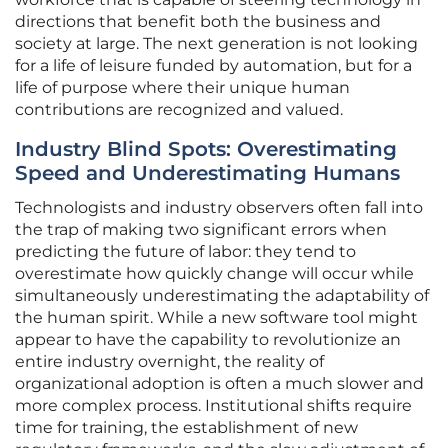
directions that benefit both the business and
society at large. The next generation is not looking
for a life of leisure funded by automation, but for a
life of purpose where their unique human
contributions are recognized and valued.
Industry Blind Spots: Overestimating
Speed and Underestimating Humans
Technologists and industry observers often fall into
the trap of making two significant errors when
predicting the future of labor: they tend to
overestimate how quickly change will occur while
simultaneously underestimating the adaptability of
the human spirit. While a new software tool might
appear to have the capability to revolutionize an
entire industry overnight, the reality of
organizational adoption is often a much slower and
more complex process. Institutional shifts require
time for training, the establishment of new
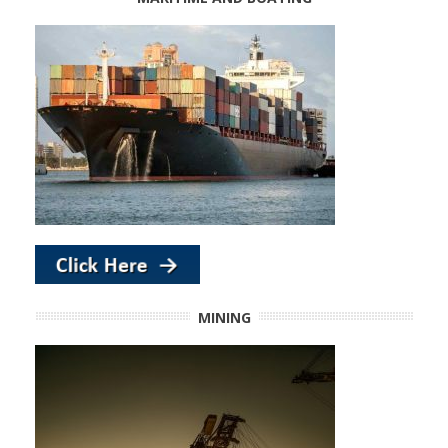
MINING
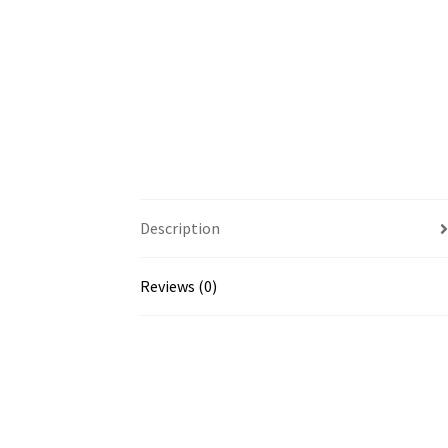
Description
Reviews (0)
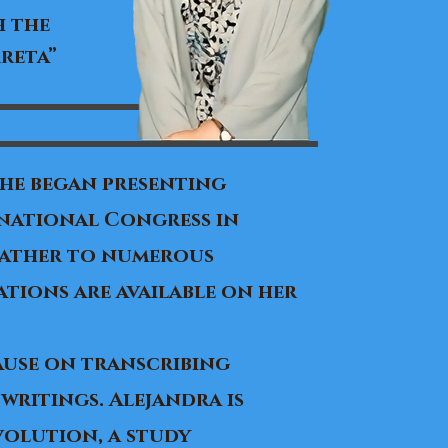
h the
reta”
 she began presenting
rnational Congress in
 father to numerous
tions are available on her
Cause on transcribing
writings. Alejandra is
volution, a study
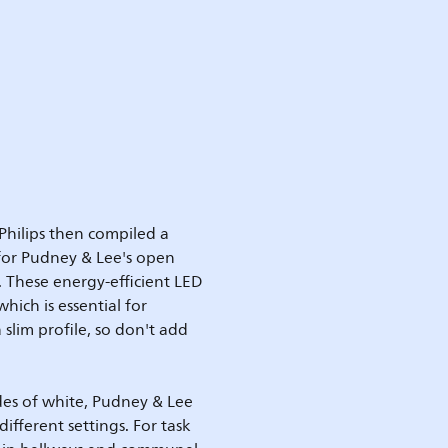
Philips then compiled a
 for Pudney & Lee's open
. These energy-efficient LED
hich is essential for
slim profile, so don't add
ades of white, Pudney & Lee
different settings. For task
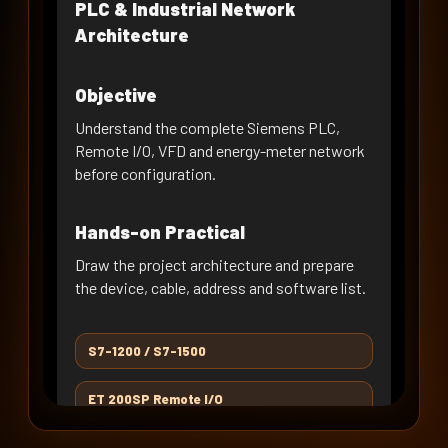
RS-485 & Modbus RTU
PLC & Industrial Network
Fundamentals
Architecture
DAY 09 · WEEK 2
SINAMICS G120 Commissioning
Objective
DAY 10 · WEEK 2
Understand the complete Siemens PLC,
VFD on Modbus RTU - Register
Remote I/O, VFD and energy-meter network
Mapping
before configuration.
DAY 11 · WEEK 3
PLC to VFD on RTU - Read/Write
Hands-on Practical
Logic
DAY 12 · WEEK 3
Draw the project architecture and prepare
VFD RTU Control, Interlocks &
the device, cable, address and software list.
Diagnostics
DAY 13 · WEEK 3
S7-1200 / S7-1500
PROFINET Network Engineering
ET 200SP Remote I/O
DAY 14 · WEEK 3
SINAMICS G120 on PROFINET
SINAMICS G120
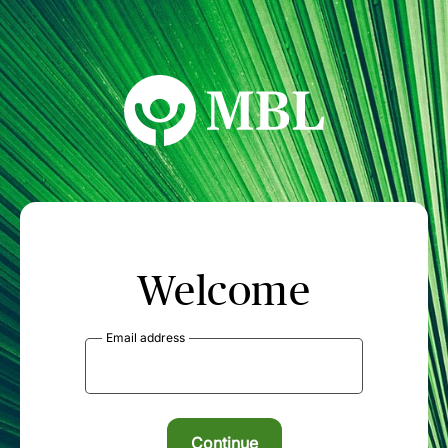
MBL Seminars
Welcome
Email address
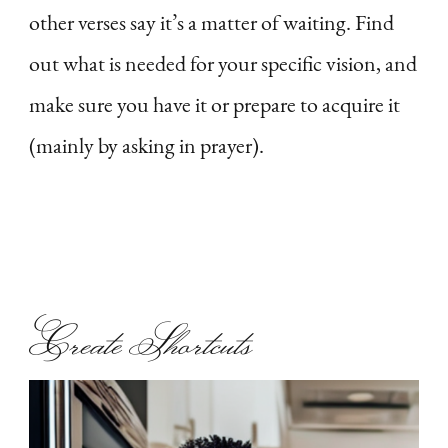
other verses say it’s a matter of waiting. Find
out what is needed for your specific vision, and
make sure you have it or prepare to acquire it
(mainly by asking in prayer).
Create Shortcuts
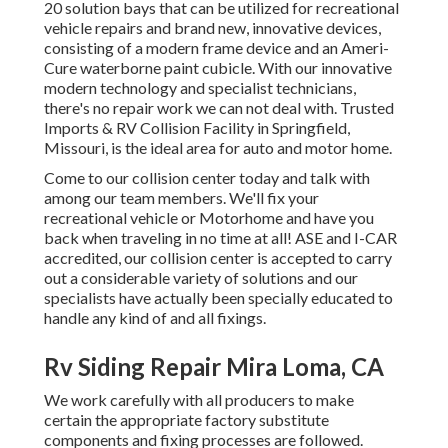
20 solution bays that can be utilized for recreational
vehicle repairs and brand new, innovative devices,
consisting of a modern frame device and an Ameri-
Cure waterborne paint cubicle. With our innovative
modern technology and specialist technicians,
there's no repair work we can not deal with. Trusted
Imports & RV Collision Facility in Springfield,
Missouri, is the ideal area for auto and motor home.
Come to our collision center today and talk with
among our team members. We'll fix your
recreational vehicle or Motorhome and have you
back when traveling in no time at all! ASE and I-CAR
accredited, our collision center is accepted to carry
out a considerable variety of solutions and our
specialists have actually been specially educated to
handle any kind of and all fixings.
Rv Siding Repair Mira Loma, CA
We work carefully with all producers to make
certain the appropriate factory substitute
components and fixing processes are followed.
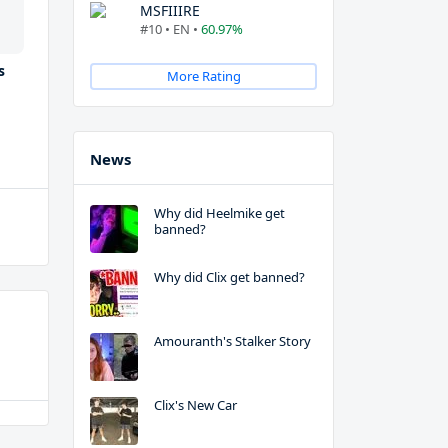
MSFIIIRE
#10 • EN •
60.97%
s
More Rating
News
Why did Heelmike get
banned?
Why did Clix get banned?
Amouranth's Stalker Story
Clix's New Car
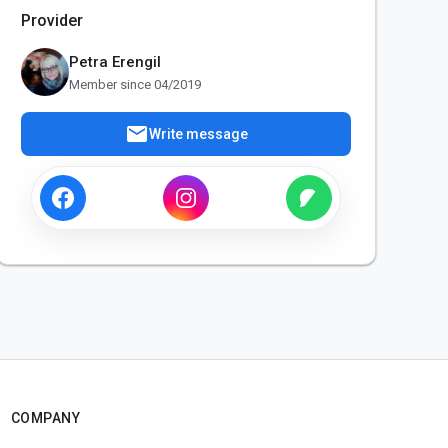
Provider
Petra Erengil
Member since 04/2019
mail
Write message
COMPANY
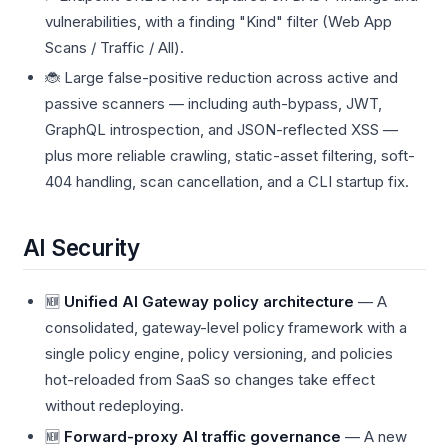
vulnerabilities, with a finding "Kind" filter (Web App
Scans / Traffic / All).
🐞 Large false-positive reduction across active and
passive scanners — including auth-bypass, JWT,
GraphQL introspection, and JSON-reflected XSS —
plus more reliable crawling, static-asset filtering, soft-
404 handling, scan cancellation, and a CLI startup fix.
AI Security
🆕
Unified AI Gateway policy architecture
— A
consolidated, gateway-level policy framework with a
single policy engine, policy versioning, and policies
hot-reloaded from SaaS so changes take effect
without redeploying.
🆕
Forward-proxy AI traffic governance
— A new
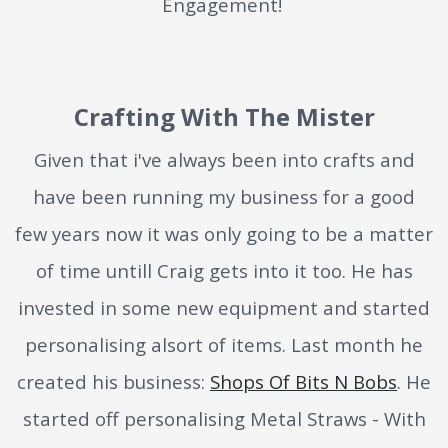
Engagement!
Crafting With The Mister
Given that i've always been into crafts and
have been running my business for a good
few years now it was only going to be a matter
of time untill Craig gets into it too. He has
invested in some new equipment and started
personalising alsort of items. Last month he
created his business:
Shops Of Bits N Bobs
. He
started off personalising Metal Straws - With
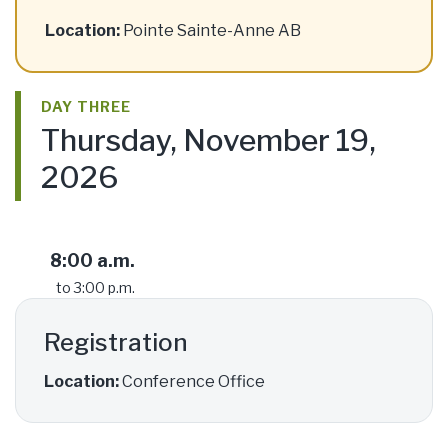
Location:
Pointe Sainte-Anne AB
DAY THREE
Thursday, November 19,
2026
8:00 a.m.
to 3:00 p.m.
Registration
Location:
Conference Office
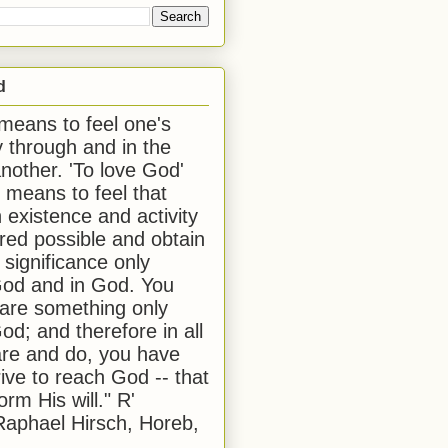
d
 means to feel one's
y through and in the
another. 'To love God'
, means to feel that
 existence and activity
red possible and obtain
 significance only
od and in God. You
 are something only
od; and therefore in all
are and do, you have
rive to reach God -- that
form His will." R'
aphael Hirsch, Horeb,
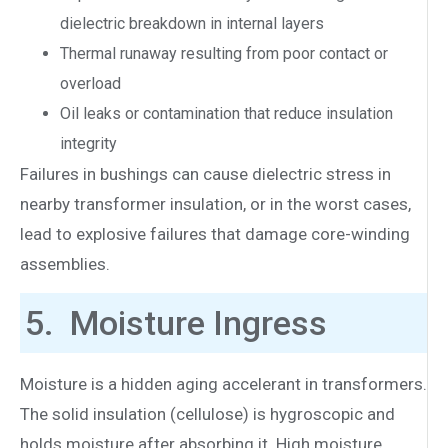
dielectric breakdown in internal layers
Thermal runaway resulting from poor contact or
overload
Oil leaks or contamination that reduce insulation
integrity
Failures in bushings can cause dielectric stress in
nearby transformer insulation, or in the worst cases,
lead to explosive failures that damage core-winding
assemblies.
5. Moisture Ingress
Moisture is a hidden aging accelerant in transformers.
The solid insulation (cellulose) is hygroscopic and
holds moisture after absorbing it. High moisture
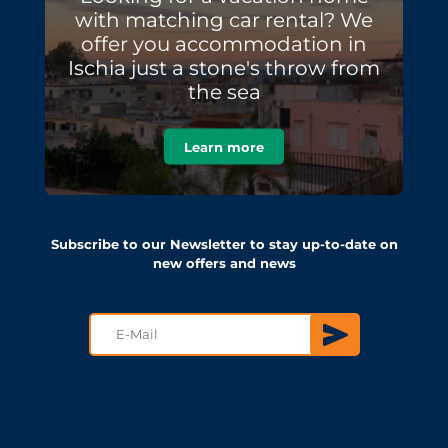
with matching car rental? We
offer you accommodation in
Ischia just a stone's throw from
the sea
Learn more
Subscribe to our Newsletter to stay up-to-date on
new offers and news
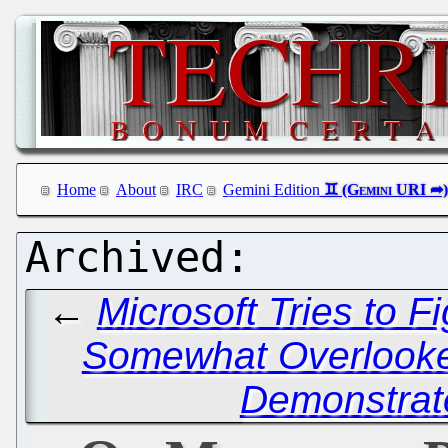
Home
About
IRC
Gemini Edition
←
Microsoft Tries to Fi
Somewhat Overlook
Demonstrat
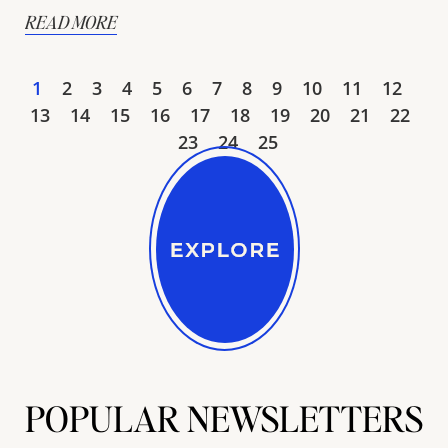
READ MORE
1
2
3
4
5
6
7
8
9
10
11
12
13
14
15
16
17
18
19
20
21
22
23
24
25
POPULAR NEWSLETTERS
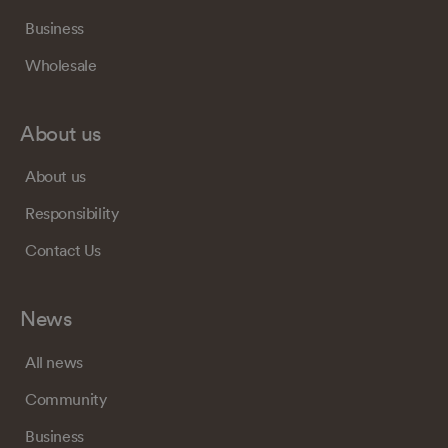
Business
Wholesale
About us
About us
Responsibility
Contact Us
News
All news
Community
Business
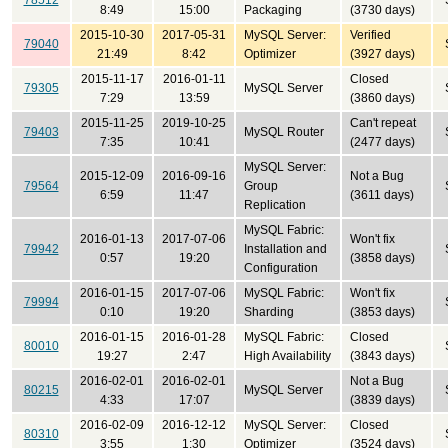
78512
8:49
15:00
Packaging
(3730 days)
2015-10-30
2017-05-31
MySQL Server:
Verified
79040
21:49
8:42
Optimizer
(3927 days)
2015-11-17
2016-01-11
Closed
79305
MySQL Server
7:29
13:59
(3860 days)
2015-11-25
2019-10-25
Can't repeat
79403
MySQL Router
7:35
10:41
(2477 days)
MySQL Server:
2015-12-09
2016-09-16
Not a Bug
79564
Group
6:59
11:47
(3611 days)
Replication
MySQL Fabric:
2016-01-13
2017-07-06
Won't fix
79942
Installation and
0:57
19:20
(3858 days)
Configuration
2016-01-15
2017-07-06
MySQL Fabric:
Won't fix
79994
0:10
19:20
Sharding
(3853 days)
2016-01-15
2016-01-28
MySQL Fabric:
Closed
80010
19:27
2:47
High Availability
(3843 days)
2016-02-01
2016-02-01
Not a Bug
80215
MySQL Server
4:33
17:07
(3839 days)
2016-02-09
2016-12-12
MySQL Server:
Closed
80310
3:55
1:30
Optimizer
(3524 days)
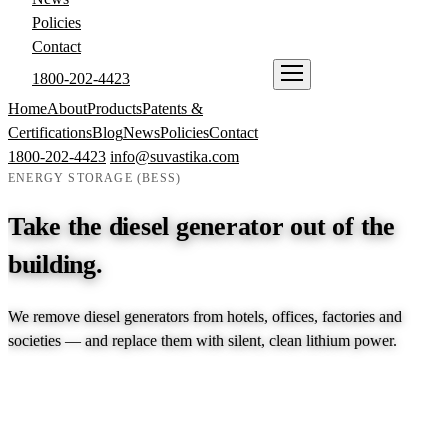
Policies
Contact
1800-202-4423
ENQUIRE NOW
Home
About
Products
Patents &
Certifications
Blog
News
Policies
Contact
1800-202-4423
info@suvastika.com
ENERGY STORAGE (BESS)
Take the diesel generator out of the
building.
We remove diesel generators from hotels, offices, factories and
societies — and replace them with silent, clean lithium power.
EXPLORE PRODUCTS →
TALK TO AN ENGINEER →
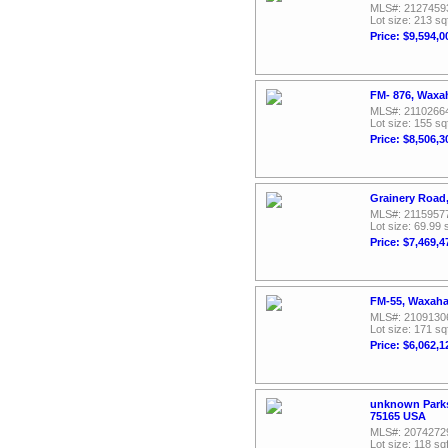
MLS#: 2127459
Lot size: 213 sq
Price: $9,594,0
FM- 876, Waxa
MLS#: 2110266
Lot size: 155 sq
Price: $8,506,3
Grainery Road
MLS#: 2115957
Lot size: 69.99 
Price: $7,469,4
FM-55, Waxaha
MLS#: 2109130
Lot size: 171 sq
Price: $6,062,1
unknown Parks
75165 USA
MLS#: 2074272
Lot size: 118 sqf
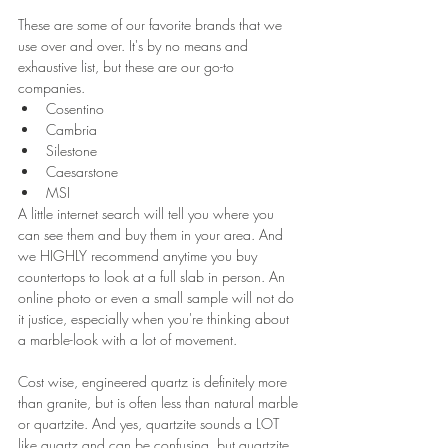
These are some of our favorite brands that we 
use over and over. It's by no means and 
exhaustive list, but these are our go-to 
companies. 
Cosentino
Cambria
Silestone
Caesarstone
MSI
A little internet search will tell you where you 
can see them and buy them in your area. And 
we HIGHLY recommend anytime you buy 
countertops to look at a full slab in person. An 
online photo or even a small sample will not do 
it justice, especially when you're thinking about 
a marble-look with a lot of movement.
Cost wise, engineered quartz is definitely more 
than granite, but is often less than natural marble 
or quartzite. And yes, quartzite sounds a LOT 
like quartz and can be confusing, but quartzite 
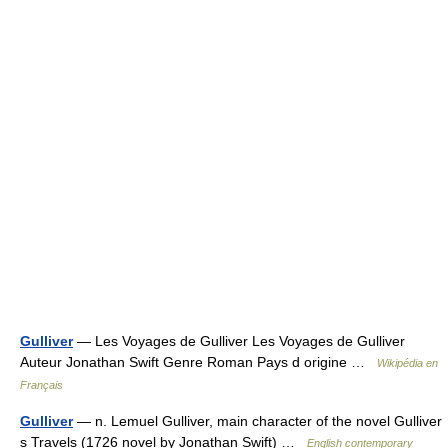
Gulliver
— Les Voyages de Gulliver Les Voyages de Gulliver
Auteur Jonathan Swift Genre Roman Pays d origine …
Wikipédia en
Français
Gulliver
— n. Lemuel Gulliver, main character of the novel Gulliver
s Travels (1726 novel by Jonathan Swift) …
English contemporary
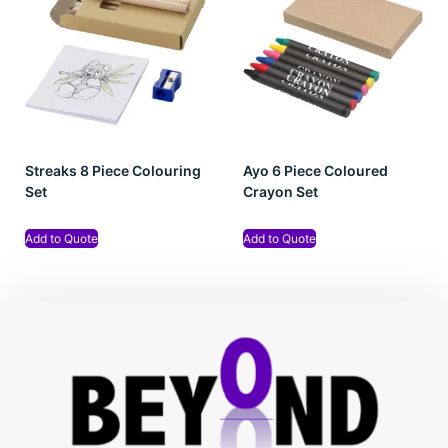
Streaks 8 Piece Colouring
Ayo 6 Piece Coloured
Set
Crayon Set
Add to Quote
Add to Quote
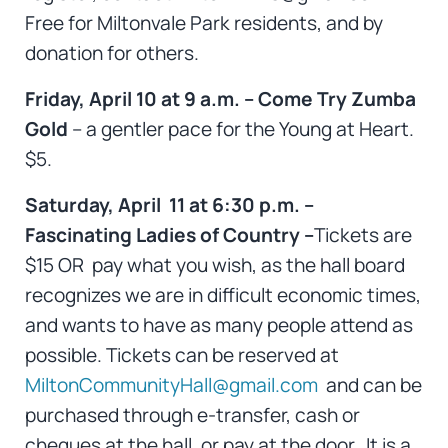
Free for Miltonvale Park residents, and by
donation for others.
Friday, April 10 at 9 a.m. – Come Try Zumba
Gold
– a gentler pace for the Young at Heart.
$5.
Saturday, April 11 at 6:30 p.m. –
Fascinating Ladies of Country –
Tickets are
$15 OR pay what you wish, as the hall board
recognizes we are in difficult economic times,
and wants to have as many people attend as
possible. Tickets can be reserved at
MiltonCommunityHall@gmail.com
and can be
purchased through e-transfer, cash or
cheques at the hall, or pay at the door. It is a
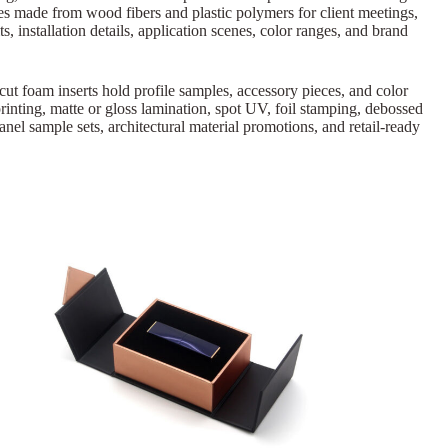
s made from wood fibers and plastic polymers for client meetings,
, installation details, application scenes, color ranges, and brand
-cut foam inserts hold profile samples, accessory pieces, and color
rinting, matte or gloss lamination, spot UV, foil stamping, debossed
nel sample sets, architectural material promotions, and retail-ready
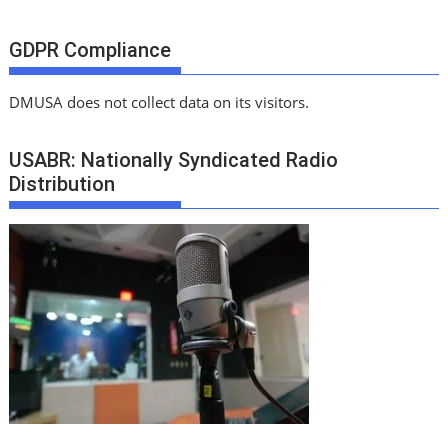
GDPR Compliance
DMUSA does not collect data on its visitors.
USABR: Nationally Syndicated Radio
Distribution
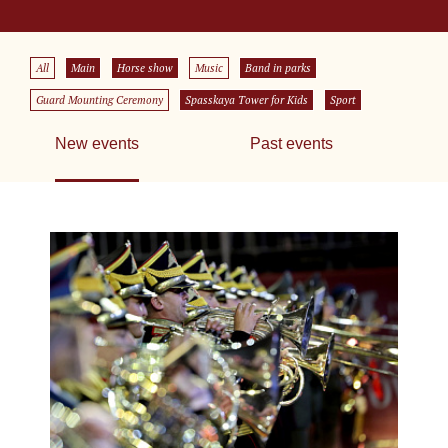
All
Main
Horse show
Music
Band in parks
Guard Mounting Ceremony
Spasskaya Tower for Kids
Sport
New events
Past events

→ Prompt:
Each line above that includes "area" should be shown.

→ Task output:
Missouri, is the ideal area for auto and motor home.
can see them and buy them in your area. And 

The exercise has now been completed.